I can speak from personal experience here. I work – and hire – for a company that includes teams of developers, designers, product managers, marketers and writers, social media managers, analysts, testers, finance people, support people, and salespeople. It’s a hugely successful company with a genuinely caring culture, the kind of place you want to work, and I could pull out a star performer from any one of its teams who was hired without the ‘right’ qualification. Without, in many cases, any formal training at all in the position they applied for. What they would have had were skills they’d developed on their own steam. Real-world experience. Impressive personal portfolios of work they’d poured energy into. The right blend of confidence and humility. The ability to listen and learn. Passion and enthusiasm.

If a homeschooler needs a degree they can simply go and get it – and from the research so far, they’ll be just as successful in doing so (and possibly even more) as anyone coming out of the school system. But maybe, just maybe, they’ll decide they don’t even need that piece of paper at all.

Either way, choosing to homeschool will categorically not hurt your future career prospects.

(hey, it may even help)

Myth Two: Homeschooling my child will negatively impact their social development

It’s probably the widest held perception of home education, this, and it all starts with putting too much emphasis on the word ‘home’.

Fact: most home educated children aren’t inside the four walls of a house day in and day out.

Where are they? 

They’re at libraries, skate parks, swimming pools, markets, galleries, beaches, playgrounds and museums. They’re at gymnastic halls, drama schools, karate dojos and dance classes.

They’re interacting with librarians, gallery curators, museum staff, surfers, skaters, market stall owners, drama students, park rangers and karateka.

There is actually research (over here) that suggests home educated children are more connected to the community around them. That they are more active participants in their local neighbourhoods in various ways, connecting with people of different ages and from different walks of life more often. That they take up more social and extracurricular activities every week than school children.

Could anything possibly fit the definition of socialisation better than all that?

I sometimes wonder if the socialisation argument is actually just a polite way of saying that homeschooled children are a bit weird. If that’s the case, I would wholeheartedly agree (I’d prefer the word ‘different’, but let’s not split hairs).

 Think about it – how could someone who has experienced an entirely different version of life to you not seem weird? It would be…weird…to expect the same result. 

Also, I challenge anyone who is afraid of differences in people to reflect deeply on that.

Regardless of what the underlying social point is, the idea of promoting 13 years of age-segmented classroom time that’s routinely punctured by manic releases of energy in small play areas as being the best form of social development for a child is absurd.

And the idea that being different is a bad thing…well, that’s just dangerous.

While there are exceptions to any rule, it’s clear that these perceptions of home education are tired and outdated. They have not kept pace with a global home education movement that has rapidly grown and developed.

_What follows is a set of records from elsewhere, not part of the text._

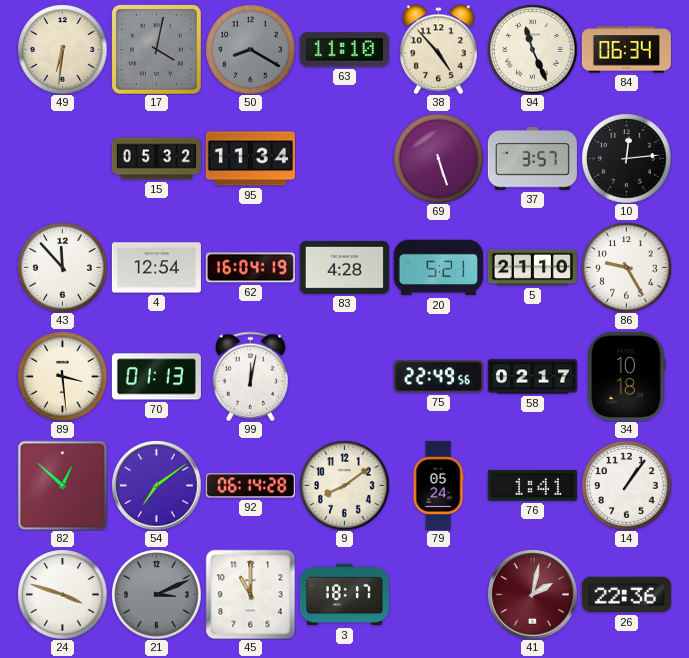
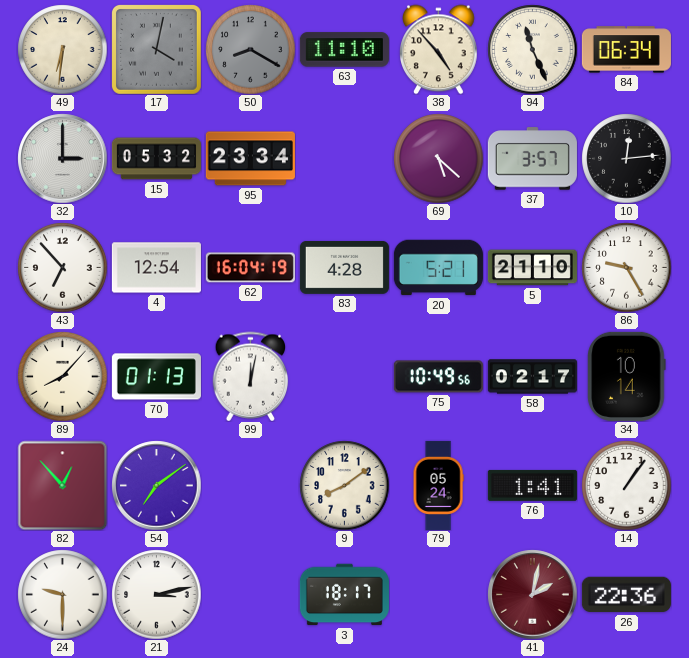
32: none -> 3:00
95: 11:34 -> 23:34
69: 5:27 -> 5:22
43: 11:53 -> 6:53
89: 3:29 -> 8:07
75: 22:49 -> 10:49
34: 10:18 -> 10:14
82: 12:52 -> 12:53
92: 06:14 -> none
24: 3:48 -> 9:30
21: 3:11 -> 3:13
21 dial: grey -> white
45: 11:00 -> none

If you believe either of these myths I’m not expecting you to suddenly drop them and become a raving advocate for home education. But what I would like to ask is that you step back and look at all this objectively before you next throw one of these lines into a conversation. It’s easy to reject the unknown by falling back on old arguments, but if you’re going to continue holding a position you should at least make sure it’s still a strong one.